At the center of our lack of unity is our lack of receiving God’s love.  “This is love, not that we loved God but that God loved us and gave His Son for us …”  (1 John 4:10).  All of us who have followed Jesus for any amount of time even if it was just when our parents drug us to church know that God loves us and that we are supposed to love one another.  If you were to ask any of us we would tell you that we want to love everybody.
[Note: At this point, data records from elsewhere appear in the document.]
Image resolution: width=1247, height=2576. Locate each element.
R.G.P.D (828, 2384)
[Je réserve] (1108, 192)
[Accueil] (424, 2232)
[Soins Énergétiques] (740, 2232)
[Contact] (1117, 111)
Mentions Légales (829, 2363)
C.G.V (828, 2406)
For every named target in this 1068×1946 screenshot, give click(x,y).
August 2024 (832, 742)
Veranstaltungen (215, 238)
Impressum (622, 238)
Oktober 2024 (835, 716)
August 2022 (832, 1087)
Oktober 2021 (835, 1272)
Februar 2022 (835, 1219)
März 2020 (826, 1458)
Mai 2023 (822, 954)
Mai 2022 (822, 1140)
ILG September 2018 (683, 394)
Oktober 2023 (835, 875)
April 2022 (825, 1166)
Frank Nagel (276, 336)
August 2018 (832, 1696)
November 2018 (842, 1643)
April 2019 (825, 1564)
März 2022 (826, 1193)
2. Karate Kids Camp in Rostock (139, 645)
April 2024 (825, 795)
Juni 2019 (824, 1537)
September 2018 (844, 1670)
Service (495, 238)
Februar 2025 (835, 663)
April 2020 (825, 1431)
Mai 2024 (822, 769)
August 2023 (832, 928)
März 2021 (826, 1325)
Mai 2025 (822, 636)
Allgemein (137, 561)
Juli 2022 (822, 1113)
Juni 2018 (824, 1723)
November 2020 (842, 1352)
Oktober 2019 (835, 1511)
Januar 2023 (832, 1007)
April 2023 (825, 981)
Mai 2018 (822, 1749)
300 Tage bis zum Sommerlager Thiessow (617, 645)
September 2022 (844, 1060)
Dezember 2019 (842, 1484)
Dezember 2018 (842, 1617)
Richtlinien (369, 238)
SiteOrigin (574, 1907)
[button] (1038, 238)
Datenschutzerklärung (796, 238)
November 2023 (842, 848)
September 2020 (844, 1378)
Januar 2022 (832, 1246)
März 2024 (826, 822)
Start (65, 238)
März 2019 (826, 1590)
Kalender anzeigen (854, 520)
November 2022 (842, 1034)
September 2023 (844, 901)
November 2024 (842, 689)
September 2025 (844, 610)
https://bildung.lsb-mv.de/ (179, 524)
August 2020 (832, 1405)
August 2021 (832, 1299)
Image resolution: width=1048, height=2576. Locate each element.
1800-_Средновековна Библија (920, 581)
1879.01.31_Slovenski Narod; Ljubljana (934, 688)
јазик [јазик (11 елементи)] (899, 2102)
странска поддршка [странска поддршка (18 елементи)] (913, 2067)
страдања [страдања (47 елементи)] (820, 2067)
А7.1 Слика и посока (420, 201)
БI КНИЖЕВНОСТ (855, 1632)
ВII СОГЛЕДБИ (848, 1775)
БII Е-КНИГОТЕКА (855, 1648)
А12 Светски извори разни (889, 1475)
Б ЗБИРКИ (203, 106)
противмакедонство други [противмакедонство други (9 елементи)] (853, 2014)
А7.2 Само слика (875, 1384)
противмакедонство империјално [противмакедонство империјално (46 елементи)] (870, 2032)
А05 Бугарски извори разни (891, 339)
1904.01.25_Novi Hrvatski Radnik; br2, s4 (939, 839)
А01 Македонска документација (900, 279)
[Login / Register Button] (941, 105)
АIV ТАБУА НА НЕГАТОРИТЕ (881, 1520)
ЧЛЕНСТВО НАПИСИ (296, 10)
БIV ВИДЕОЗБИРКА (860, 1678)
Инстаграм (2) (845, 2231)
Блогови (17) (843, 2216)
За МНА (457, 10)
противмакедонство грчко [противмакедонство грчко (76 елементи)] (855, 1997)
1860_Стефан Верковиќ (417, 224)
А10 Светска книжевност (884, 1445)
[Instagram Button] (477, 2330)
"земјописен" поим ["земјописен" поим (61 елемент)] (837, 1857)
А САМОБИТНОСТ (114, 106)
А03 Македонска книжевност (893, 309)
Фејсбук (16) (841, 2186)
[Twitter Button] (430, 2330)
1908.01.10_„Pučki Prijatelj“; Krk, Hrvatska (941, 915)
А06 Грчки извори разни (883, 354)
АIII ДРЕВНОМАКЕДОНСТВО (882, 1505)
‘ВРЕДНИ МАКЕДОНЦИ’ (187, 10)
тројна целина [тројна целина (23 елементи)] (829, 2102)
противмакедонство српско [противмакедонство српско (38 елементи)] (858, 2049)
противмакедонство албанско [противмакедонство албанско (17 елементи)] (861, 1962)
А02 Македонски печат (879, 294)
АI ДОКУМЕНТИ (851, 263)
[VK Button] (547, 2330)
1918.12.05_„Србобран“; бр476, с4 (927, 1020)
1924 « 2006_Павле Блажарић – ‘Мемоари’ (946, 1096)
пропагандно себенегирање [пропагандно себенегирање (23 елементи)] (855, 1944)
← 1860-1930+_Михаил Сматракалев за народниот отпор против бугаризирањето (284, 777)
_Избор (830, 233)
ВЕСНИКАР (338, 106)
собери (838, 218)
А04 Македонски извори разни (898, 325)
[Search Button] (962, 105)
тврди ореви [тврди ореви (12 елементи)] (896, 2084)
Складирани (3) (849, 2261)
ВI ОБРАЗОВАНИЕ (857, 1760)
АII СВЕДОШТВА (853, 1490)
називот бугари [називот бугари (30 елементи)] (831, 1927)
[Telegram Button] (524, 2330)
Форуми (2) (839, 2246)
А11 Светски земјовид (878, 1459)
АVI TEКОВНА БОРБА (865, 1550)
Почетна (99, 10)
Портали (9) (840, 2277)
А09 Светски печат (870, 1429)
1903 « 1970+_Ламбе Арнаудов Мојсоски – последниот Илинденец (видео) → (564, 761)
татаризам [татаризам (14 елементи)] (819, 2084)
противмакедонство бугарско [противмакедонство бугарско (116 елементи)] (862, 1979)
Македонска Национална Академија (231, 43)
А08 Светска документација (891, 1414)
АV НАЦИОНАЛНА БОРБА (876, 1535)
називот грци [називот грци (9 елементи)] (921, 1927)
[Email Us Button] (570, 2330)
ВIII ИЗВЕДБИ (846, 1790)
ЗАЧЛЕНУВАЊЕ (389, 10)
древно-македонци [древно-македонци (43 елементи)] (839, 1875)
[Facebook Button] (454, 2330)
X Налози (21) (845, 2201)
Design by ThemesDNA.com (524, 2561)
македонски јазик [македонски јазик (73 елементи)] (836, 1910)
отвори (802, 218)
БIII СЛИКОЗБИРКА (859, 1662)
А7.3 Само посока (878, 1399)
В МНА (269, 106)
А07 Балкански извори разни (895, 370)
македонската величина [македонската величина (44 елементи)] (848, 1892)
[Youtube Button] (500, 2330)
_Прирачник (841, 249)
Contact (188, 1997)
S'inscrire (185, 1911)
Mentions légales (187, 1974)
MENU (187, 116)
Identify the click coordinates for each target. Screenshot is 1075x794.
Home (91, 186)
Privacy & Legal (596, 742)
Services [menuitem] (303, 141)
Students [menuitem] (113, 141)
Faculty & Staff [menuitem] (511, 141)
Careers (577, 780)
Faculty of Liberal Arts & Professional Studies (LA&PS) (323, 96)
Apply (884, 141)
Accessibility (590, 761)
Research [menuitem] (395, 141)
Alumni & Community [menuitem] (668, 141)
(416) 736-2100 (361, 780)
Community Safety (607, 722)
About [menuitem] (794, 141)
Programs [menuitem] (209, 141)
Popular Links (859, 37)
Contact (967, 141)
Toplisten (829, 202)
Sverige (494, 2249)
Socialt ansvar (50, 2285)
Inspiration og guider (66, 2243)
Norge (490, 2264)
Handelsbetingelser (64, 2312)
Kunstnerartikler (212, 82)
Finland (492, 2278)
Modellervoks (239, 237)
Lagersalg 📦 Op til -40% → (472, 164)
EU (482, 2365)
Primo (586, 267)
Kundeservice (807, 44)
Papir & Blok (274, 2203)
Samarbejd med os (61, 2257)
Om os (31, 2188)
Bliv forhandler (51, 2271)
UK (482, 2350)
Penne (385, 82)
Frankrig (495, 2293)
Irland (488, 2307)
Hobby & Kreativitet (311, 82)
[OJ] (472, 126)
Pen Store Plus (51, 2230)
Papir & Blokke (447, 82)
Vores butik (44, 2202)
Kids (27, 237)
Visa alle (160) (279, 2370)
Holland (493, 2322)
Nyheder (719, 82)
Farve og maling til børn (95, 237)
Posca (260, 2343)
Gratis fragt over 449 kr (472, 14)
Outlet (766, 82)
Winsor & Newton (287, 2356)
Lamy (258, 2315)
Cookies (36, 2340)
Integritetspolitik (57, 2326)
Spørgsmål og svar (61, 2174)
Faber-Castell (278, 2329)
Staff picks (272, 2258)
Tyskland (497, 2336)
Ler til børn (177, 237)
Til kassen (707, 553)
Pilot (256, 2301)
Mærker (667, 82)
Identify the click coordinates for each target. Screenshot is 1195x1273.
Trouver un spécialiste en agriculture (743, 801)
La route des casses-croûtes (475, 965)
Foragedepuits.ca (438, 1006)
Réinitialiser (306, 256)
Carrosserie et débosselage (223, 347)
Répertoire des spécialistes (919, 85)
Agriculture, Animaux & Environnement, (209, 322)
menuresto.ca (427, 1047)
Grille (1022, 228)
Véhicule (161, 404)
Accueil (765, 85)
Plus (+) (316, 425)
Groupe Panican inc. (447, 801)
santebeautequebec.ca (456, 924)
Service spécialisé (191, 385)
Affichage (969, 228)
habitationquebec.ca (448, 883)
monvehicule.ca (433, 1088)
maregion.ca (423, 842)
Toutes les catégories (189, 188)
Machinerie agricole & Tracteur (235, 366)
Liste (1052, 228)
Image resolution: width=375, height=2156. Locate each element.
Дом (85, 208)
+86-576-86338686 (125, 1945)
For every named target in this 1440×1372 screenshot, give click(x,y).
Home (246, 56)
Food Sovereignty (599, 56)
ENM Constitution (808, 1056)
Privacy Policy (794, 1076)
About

If we are especially unaware of our feelings or we are habitual liars we might even tell you that we do love everybody.  There are only a few people for whom this is really true.  Usually, as soon as we tell you we love everybody we turn around and act out of hate.  We call ourselves the “People of God” but we do not live out of the one defining characteristic Jesus gave as what it means to be His disciples, “By this all men will know that you are my disciples, if you have love for one another.”

Why don’t we love one another since God has loved us?  The answer might surprise you.  It isn’t because we don’t try hard enough to love one another.  Rather, the problem is that we have not fully received God’s love for ourselves.  Human beings are not the source of the agape love that is at the heart of Christianity.  Rather, the source of agape love is God Himself.  Only in God do we find the unconditional love without expectation of return that marks the sacrifice of Jesus Christ for us.  Apart from God no such love can exist.

We cannot give others what we ourselves do not possess.  Until we have become convinced of the love of God for us we cannot love others.  Being convinced of the love of God does not mean that we mentally accept that such love exists.  Being convinced of God’s love for us is something we must receive at the very center of what it means to be who we are.  Without God’s love for us at the center of our being no amount of human effort can ever result in the kind of love that makes for the unity of the body of Christ.

Being unified in the body of Christ does not mean that we all have to attend the same institutional manifestation of Christ’s body.  Nor does unity require that we all sing the same music or like the same preaching style.  The unity of the Body of Christ does mean that we have to love one another, accept each other, and be willing to work with one another towards the common goal of sharing God’s love in Jesus Christ with the world.  We can no longer afford to bad mouth one another, ignore each other, or talk down to one another.  We cannot afford to be anything other than unified in the world in which we live.

It isn’t just that we live in a world that is increasingly persecuting Christianity.  That is certainly true here in the United States.  However, that is not the main reason we need unity as Christians.  Rather, the world is in greater need of God’s love today than it has ever been.  However, the world will never see God’s love until God’s people love one another.  Ask God for His love to fill your life.  Receive God’s love as far as you are able.  Pour out God’s love on all those who are around you.  Preserve the unity of the Holy Spirit in everything you do.